There is little doubt that the book of Romans is one of the most influential books of the New Testament (NT). The book focuses on the heart of Christianity: salvation through the sacrifice of Christ (3:23-24), salvation through faith and not works (3:28), and that worship is a sacrificial act on our part (12:1).

Romans was written by Paul. Not only is this made evident by the fact that the author names himself 'Paul' in the first verse (indeed, fist word) of the book, but the writing and theology of the book is clearly Pauline. Paul wrote Romans sometime around the spring of A.D. 57. It is highly likely that Paul wrote Romans while travelling through Corinth and heading for Spain. Luke reports:

Now after these events Paul resolved in the Spirit to pass through Macedonia and Achaia and go to Jerusalem, saying, 'After I have been there, I must also see Rome.' And having sent into Macedonia two of his helpers, Timothy and Erastus, he himself stayed in Asia for a while. (Acts 19:21-22 ESV)

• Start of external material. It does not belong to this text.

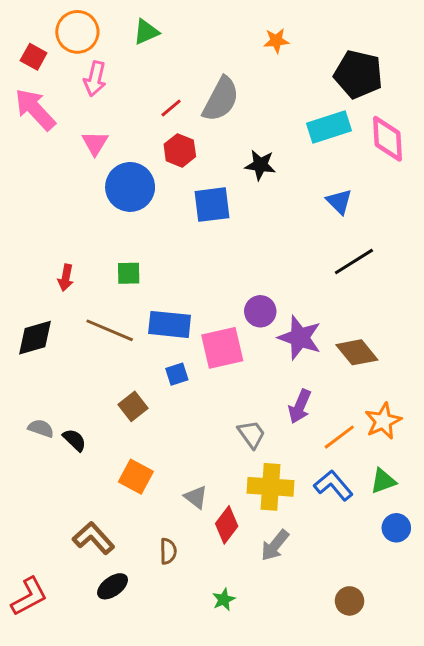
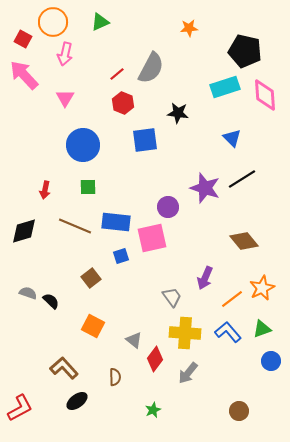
blue circle: (130, 187) -> (83, 145), moved
purple circle: (260, 311) -> (168, 207), moved
purple star: (300, 338) -> (205, 188), moved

And Paul writes in Romans 15:24-26:

I hope to see you in passing as I go to Spain, and to be helped on my journey there by you, once I have enjoyed your company for a while. At present, however, I am going to Jerusalem bringing aid to the saints. For Macedonia and Achaia have been pleased to make some contribution for the poor among the saints at Jerusalem. (ESV)

Moreover, in 1929, archaeologists unearthed limestone paving blocks in Corinth with the inscription: "ERASTVS PRO AEDILIT[AT]E S[UA] P[ECUNIA] STRAVIT" ("Erastus in return for his aedileship laid [the pavement] at his own expense"). An aedile was a comissioner of public works. Since "Erastus" is an uncommon name, it is likely that this was the same person as the person who Paul sends his greetings from (Romans 16:23).

Paul's epistles are ordered according to descending length in the NT. Thus, since Romans is Paul's longest epistle, it appears first. The central theme of Romans is salvation: salvation is a free gift of God received through faith alone. Romans may be divided into three sections. The first section (chapter 1-8) is chiefly the theological or doctrinal section. The second section (chapters 9-11) is an aside in which Paul discusses the rejection of the gospel by the Jews. Finally, the last section (chapters 12-16) focuses more on practical application.

Romans is a wonderful book, well worth the time to study it.